Taken from ‘The Questions,’ a book by the “heretic” Snellar Fen, who was burnt at the stake in the year 751
Had Krauslung been a colour, it would have been red. A deep blood-crimson, thick with rusty iron and steel and cobblestone. Red, though not by choice. The city seethed with it, dripped with it, swirled and mixed it with the briny bilge sloshing around the inside of the ships that squatted low in the harbour.
For now, the city was silent. Night had fallen. Everybody waited. Only the rats dared make a noise, scurrying, scratching, and gnawing at the corpses that had been cast aside or left behind. Beneath, in the cellars and the sewers, fists clenched and hot tears met cold cobble. Everybody waited, and the city teetered and hovered on a knife’s edge. Even the storm had abated, even if just for the night.
Deep in the bowels of the Arkathedral, in an empty hallway, the air shivered in the cold. All of a sudden, as if the hallway itself were dreaming, the marble walls began to deliquesce and warp and swirl like hot butter. A dark figure stepped out of the undulating whirlpool, and as soon as it had appeared, the portal vanished, and the corridor was silent once again.

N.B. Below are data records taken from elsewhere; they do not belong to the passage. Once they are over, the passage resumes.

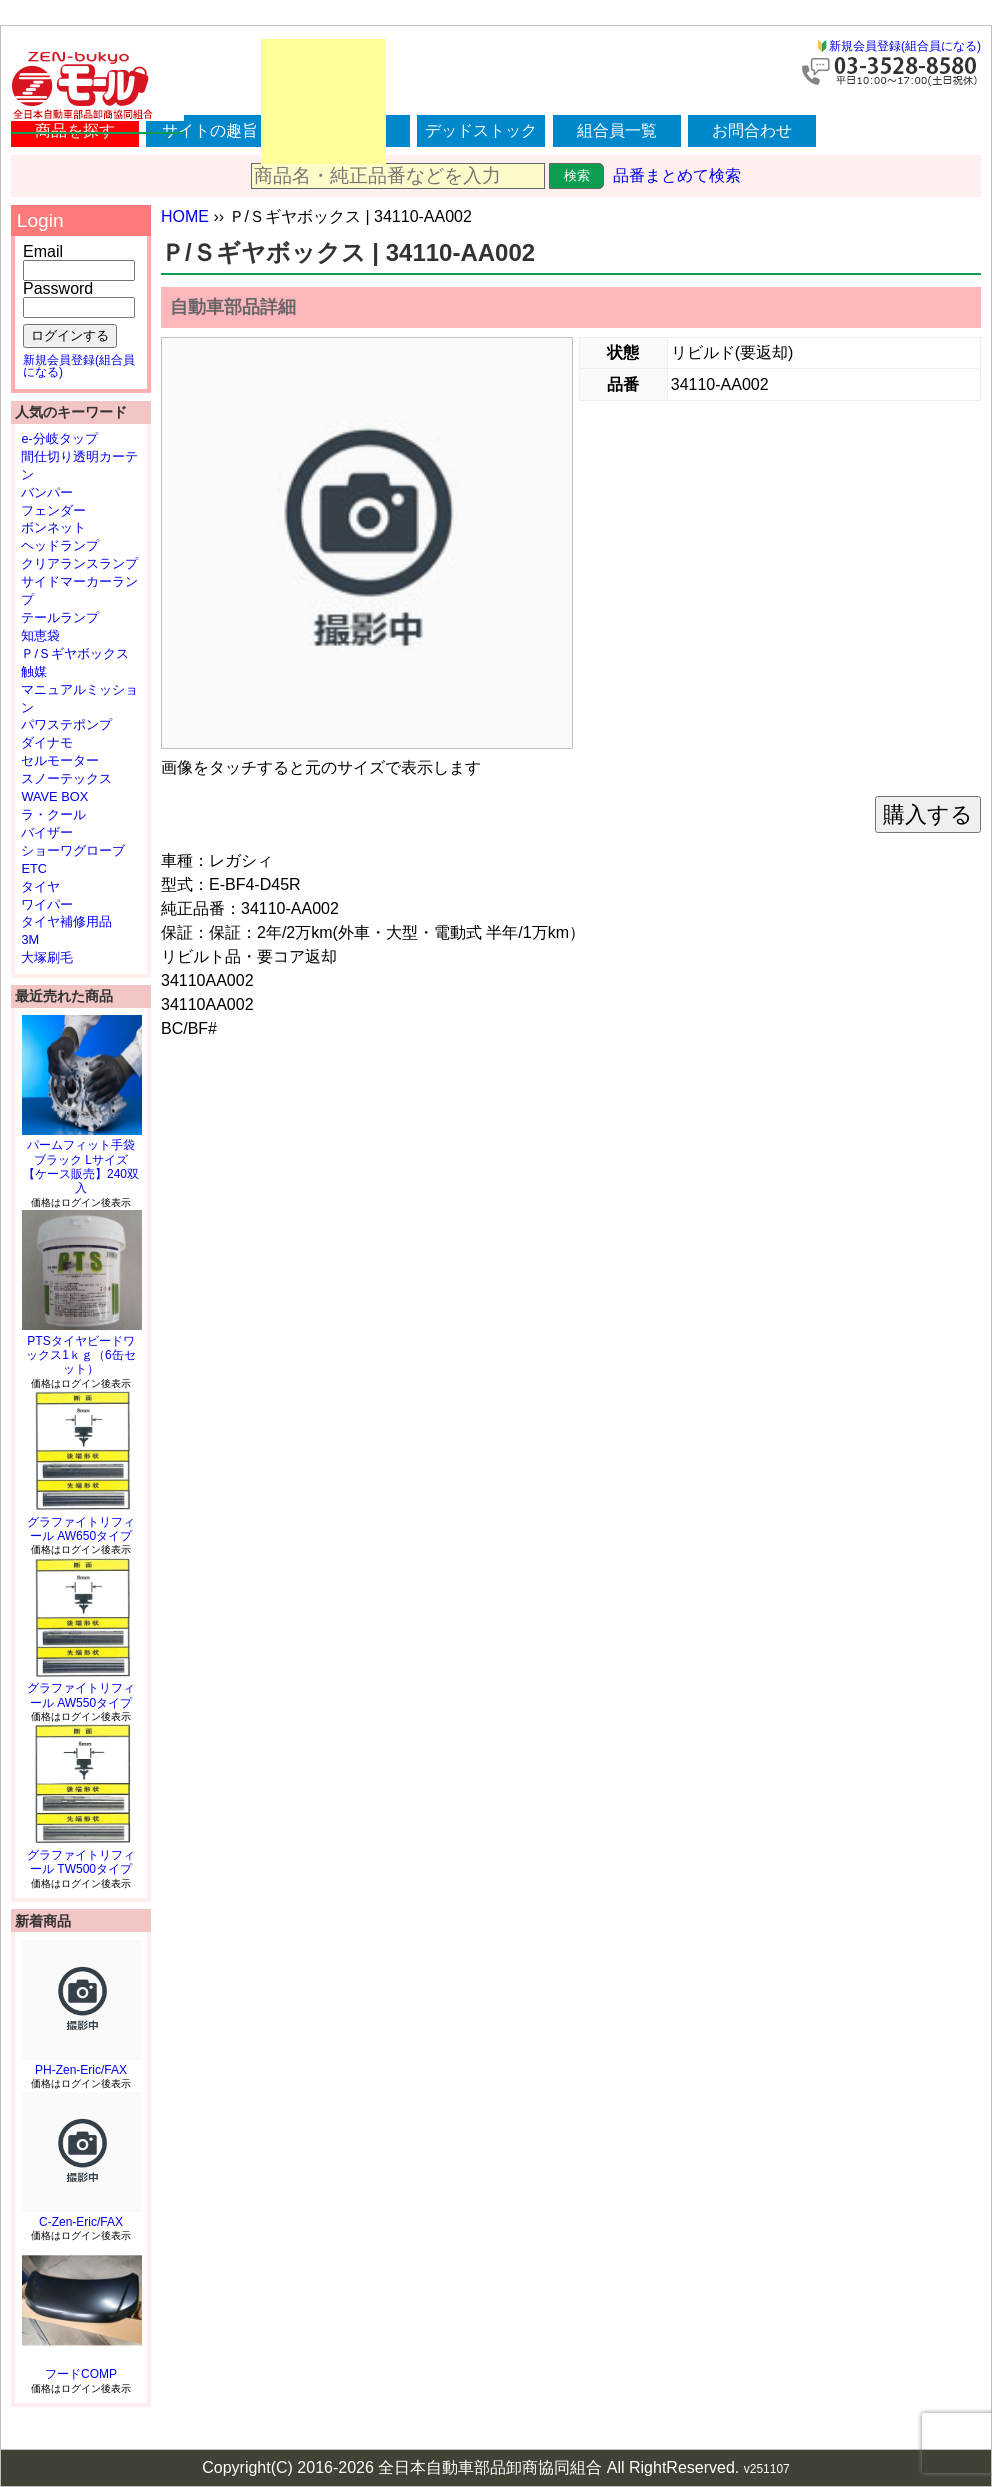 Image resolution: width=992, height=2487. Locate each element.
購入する (928, 814)
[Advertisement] (323, 101)
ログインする (70, 335)
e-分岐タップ (59, 438)
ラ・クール (53, 814)
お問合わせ (752, 130)
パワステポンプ (66, 724)
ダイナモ (47, 742)
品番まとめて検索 (677, 175)
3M (30, 939)
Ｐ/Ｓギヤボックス (75, 653)
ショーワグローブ (73, 850)
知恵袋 (40, 635)
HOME (185, 216)
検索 (577, 175)
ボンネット (53, 527)
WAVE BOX (54, 796)
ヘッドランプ (60, 545)
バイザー (47, 832)
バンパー (47, 492)
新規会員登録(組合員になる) (905, 46)
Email (43, 251)
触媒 (34, 671)
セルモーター (60, 760)
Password (58, 288)
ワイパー (47, 904)
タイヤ (40, 886)
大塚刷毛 (47, 957)
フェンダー (53, 510)
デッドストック (481, 130)
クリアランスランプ (79, 563)
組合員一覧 (617, 130)
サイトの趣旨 (210, 130)
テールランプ (60, 617)
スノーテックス (66, 778)
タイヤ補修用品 (66, 921)
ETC (34, 868) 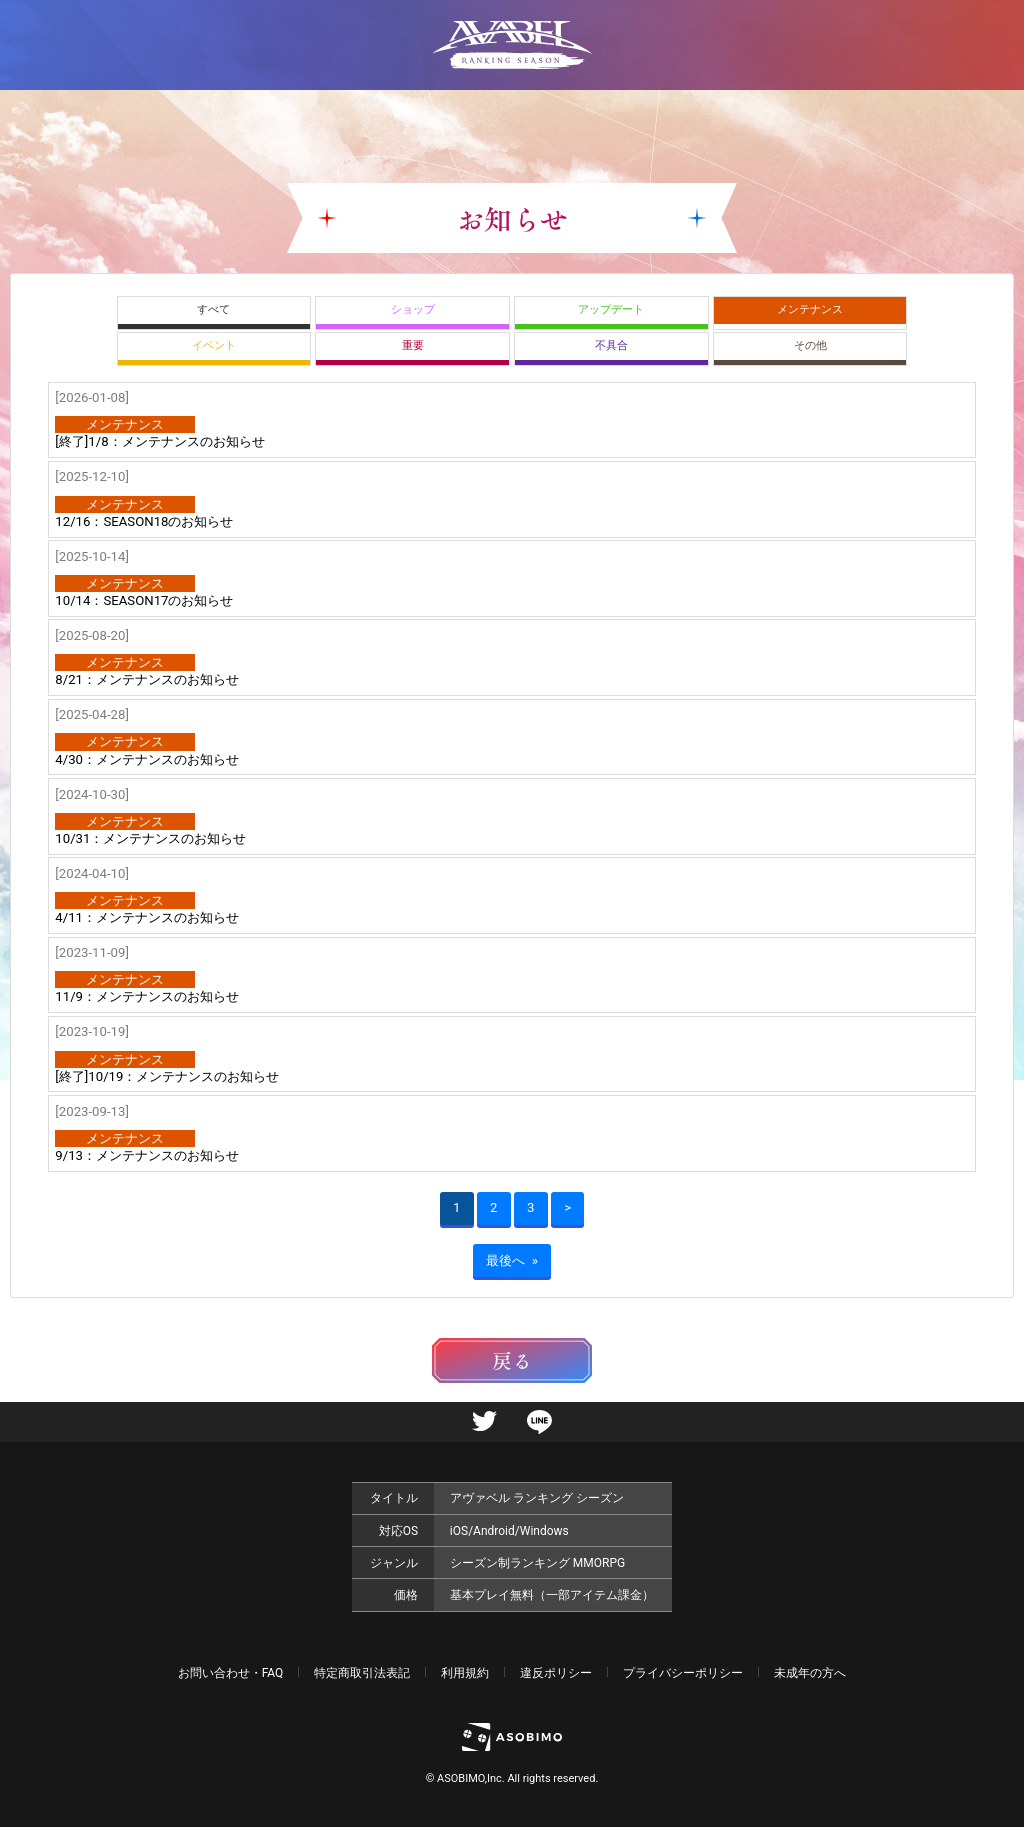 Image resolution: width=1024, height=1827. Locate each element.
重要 (413, 345)
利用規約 (465, 1673)
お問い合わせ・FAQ (231, 1673)
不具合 (611, 345)
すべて (213, 309)
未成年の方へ (810, 1673)
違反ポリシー (556, 1673)
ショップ (413, 309)
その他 (810, 345)
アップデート (611, 309)
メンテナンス (810, 309)
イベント (214, 345)
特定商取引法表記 (362, 1673)
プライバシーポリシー (683, 1673)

Black was the colour of the Arkathedral, of its halls and its corridors, of its stairwells and doors, of its barracks and its rooms, as though even candlelight had been forbidden. The darkness was smothering, thick and heavy, and perfect. Two nervous hands felt their way around a marble corner, and two eyes peered into the perfect darkness. Elessi swallowed her queasiness and tried to keep her breathing under control. She was exhausted. Thron’s magick doorway had got them to Krauslung faster than a ride on a dragon, but it had meant a whole day’s walk through a nauseating, spinning tunnel. Elessi’s stomach had not appreciated that. ‘Are you still here?’ she whispered, in a voice quieter than her very own thoughts.